• U.S.
  • Religion

The God Squad: The Next Generation of Catholic Priests

16 minute read
Updated: | Originally published: ;

When 19 college guys go to Jamaica for spring break, they usually hit the bar and the beach. Not Nicholas Morrison and his friends. Their trip to Montego Bay this March was far more medieval.

Every morning they rose at 5:30 a.m. and prayed. Then they visited abandoned children with disabilities and dug an irrigation trench to protect the kids’ homes from flooding in the coming summer rains. The young men joked as they moved 100 lb. boulders without machinery, naming one rock “Happy Birthday” and another “JP2,” a nickname for Pope John Paul II. Their chosen spring-break hashtag? #SemsOnMission.

Morrison and his friends are Catholic seminarians, studying to become priests. Philosophy majors at the Catholic University of America in Washington, D.C., they live and study at the nearby St. John Paul II Seminary, which opened six years ago to meet a growing demand from millennial men who want to join the priesthood. It has reached capacity at 50 students and is already expanding, for the second time. “The four years I have been there have been totally incredible,” says Morrison, 22, a 2017 graduate from Maryland who is headed to Rome to continue his studies. “I’m much more confident that this is something that the Lord wants me to continue to pursue.”

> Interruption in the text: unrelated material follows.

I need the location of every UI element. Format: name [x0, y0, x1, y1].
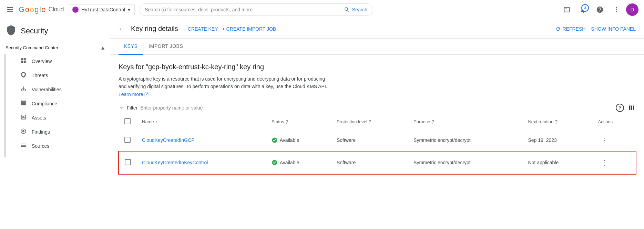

For a limited time, TIME is giving all readers special access to subscriber-only stories. For complete access, we encourage you to become a subscriber. Click here.

The precise way that Morrison and his generation choose to pursue their calling is what sets them apart. Products of the 21st century, they use Facebook and Snapchat, and text their friends funny GIFs. Some brew their own beer, protest at Black Lives Matter rallies or go to the shooting range with Marine buddies. Some are comfortable with legalizing recreational pot. They are more likely to wear their clerical attire than jeans in public, faster to share details of their prayer life than to keep them private and keener to give their Friday nights to the homeless than to Netflix. When it comes to politics, they are hard to pin down as liberal or conservative, and not all think preaching antiabortion homilies is a good idea. Instead they speak openly with their supervisors about their struggles with chastity, and some even discuss their struggles with sexual orientation. Perhaps most important, there are more of them now than there were before: 1,900 men under age 30 were enrolled in graduate-level Catholic seminaries in 2016, up from 1,300 in 2005, according to Georgetown University’s Center for Applied Research in the Apostolate (CARA). In June the next wave of graduates will finish and pack up to move to churches across the nation.

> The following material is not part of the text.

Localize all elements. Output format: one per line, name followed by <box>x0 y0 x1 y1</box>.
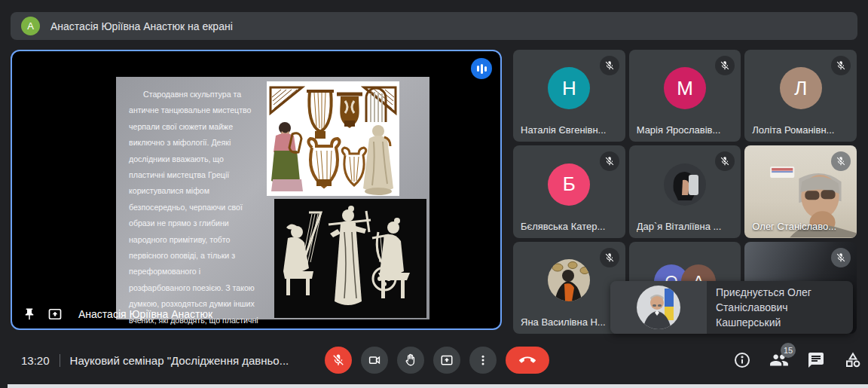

This shift comes at a time when Pope Francis, who became the Pontiff in 2013, is calling for a new kind of priest to serve in parishes around the world. His predecessor was known as a scholar, but Francis is renowned as a pastor for the people. For the first time in 30 years, the Vatican this past winter revised its global guidelines for educating priests, and modeled it after Pope Francis’ example of humility and vision for accessible and genuine leaders. He is open to the idea of studying how some married men can be ordained to serve in a priestly function, to serve in rural areas short on ministers. Next year he will call the world’s bishops to Rome for a summit to discuss youth, faith and vocational discernment. As they prepare, he is asking Catholics “not to yield to discouragement” but to pray for the new priests to be “living signs of God’s merciful love.” Millennial priests are the cutting edge of his effort. The Pope makes a point to visit young seminarians when he travels to different countries, as he did in Philadelphia in 2015. “Pope Francis has been a game changer,” Cardinal Blase Cupich of Chicago says. “He’s made people rethink their aspirations for the priesthood.”

Francis’ papacy is just four years old, and the millennial priests are not a homogeneous group, but already they share a mission. Forget the old stereotypes of the priesthood–reserved men, removed and dogmatic, who present themselves at the lectern to guide their congregations. The generation heeding the Francis call looks a lot like Father Chris Seith, the parochial vicar at Our Lady of Mercy in Potomac, Md. Seith, now 28, does CrossFit, rides a bike through the halls of his parish’s Catholic school donning a goofy fake mustache and gondolier’s hat to greet all the students, and bakes cakes on Catholic feast days to encourage people to celebrate holy days as real parties. Pope Francis’ mission of mercy and first major writing, The Joy of the Gospel, guides his purpose. “Joy is contagious, energy is contagious,” Seith says. “I just want to be the face of that joy.”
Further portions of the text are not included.